We define a simple churn label: `CHURN_LABEL = 1 if RECENCY_DAYS > 30 else 0`.

**Note:** If you want to export to CSV for model training locally, you can `to_pandas()` a small dataset. Avoid pulling large tables to client in production.


In [None]:
# Add CHURN_LABEL server-side and show distribution
from snowflake.snowpark.functions import when

rfm_labeled = rfm_df.with_column('CHURN_LABEL', when(col('RECENCY_DAYS') > 30, 1).otherwise(0))
print('Churn label distribution:')
print(rfm_labeled.group_by('CHURN_LABEL').count().order_by('CHURN_LABEL').collect())

# Example: write labeled data to PROD for downstream ML
rfm_labeled.write.mode('overwrite').save_as_table('POS_DEMO.PROD.RFM_CUSTOMER_FEATURES_LABELED')
print('Saved POS_DEMO.PROD.RFM_CUSTOMER_FEATURES_LABELED')

# If you need CSV, export using a stage (example writes to table, then user can unload to stage with COPY INTO)


## 11) Validation & Explain Plans

Run these quick checks and view the execution plan to confirm server-side pushdown.


In [None]:
# Validation checks
print('FCT_SALES count:', session.table('POS_DEMO.RAW.FCT_SALES').count())
print('Distinct products:', session.table('POS_DEMO.RAW.FCT_SALES').select('PRODUCT_ID').distinct().count())
print('RFM rows:', session.table('POS_DEMO.PROD.RFM_CUSTOMER_FEATURES').count())

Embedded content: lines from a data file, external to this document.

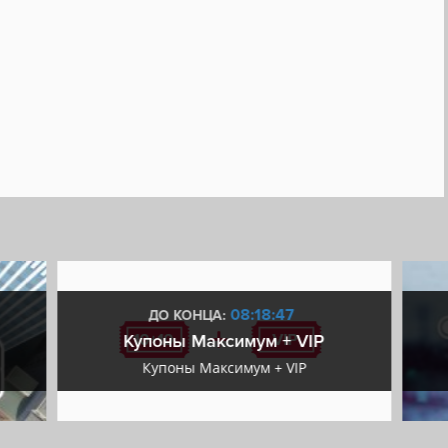
08:18:46
ДО КОНЦА:
Купоны Максимум + VIP
Купоны Максимум + VIP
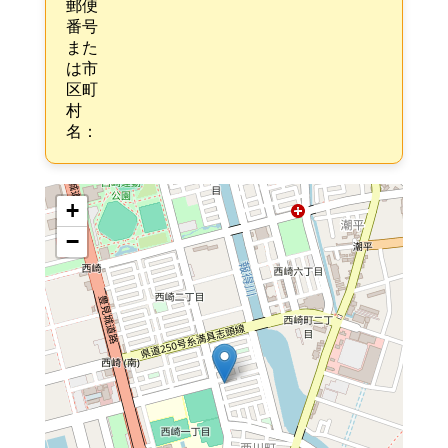
郵便
番号
また
は市
区町
村
名：
+
−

# Show explain for top10 query
print('\nTop10 explain plan:')
print(top10_with_name.explain())


## 12) Next Steps & Cleanup

- Extend features: average order value (`MONETARY/FREQUENCY`), tenure, recency buckets, rolling features.
- For production, consider clustering on `CUSTOMER_ID` or `SALE_DATE` for performance.
- To clean up created objects (optional), run DROP statements for the tables/stage.